Our message is this: learning R for your education job is doable, challenging, and rewarding all at once. We wrote this book for you because we do this work every day. We’re not writing as education data science masters. We’re writing as people who learned R and data science after we chose education. And like you, improving the lives of students is our daily practice. Learning to use R and data science helped us do that. Join us in enjoying all that comes with R and data science – both the challenge of learning and the joy of solving problems in creative and efficient ways.

2.1 Different Strokes for Different Data Scientists in Education

As we learned in the introduction, it’s tough to define data science in education because people are educated in all kinds of settings and in all kinds of age groups. Education organizations require different roles to make it work, which creates different kinds of data science uses.
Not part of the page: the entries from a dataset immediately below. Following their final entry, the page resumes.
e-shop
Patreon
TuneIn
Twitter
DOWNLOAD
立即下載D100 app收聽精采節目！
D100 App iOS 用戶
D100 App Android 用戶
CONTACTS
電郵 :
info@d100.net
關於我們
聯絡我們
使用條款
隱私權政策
A teacher’s approach to data analysis is different from an administrator’s or an operations manager’s perspective.

We also know that learning data science and R is not in the typical job description. Most readers of this book are educators working with data and looking to expand their tools. You might even be an educator who doesn’t work with data, but you’ve discovered a love for learning about the lives of students through data. Either way, learning data science and R is probably not in your job description.
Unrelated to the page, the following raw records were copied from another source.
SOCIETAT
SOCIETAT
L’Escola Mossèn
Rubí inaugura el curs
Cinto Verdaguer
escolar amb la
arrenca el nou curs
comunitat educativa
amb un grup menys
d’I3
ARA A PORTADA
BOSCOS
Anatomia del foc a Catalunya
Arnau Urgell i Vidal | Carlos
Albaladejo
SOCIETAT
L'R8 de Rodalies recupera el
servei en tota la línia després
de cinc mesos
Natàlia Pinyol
Like most professionals in education, you’ve got a full work schedule and challenging demands in the name of improving the student experience. Your busy workday doesn’t include regular professional development time or self-driven learning. You also have a life outside of work, including family, hobbies, and relaxation. We struggle with this ourselves, so we’ve designed this book to be used in lots of different ways. The important part in learning this material is to establish a routine that allows you to engage and practice the content every day, even if for just a few minutes at a time. That will make the content ever-present in your mind and will help you shift your mindset so you start seeing even more opportunities for practice.
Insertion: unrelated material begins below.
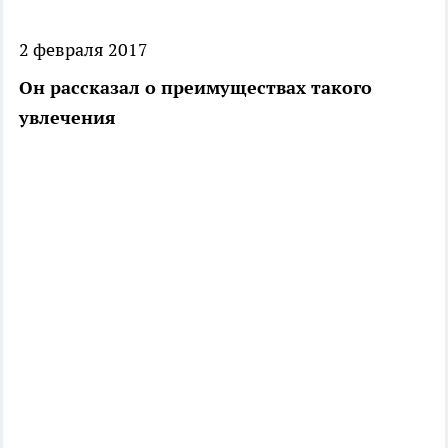
2 февраля 2017
Он рассказал о преимуществах такого
увлечения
We want all readers to have a rewarding experience, and so we believe there should be different ways to use this book. Here are some of those ways:

2.1.1 Read the Book Cover to Cover (and How to Keep Going)

We wrote this book assuming you’re at the start of your journey learning R and using data science in your education job. The book takes you from installing R to practicing more advanced data science skills like text analysis.

If you’ve never written a line of R code, we welcome you to the community! We wrote this book for you. Consider reading the book cover to cover and doing all the analysis walkthroughs. Remember that you’ll get more from a few minutes of practice every day than you will from long hours of practice every once in awhile. Typing code every day, even if it doesn’t always run, is a daily practice that invites learning and a-ha moments. We know how easy it is to avoid coding when it doesn’t feel successful (we’ve been there), so we’ve designed the book to deliver frequent small wins to keep the momentum going. But even then, we all eventually hit a wall in our learning. When that happens, take a break and then come back and keep coding. When daily coding becomes a habit, so does the learning.

If you get stuck in an advanced chapter and you need a break, try reviewing an earlier chapter. You’ll be surprised at how much you learn from reviewing old material with the benefit of new experience. Sometimes that kind of back-to-basics attitude is what we need to get a fresh perspective on new challenges.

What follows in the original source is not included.